• AIM OF THE TASK
This exercise asks for a copy of each line in the records below with the word "Аттестация" in it.

─── DATA SHOWN

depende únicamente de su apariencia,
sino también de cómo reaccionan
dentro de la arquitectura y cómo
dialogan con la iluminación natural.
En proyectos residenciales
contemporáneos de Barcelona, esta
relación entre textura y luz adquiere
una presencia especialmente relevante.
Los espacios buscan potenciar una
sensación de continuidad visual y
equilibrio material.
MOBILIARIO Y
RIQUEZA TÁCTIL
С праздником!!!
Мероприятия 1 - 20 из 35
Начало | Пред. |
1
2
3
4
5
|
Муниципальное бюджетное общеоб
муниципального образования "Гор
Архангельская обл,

──────
─── DATA SHOWN

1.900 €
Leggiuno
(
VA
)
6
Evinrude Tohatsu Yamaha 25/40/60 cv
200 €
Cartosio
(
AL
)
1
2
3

──────
─── DATA SHOWN

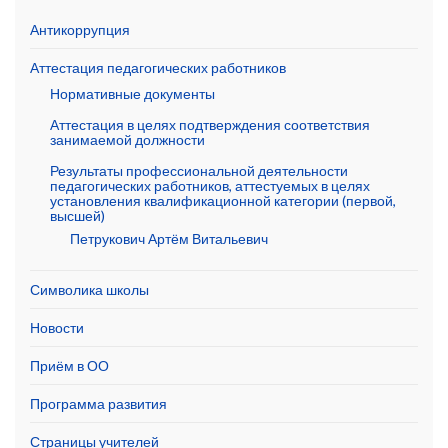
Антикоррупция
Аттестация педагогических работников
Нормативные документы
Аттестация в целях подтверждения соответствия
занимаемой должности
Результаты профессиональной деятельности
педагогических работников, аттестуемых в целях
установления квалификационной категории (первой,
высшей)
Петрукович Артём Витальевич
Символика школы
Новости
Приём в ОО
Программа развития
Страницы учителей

──────

• ANSWER
Аттестация педагогических работников
Аттестация в целях подтверждения соответствия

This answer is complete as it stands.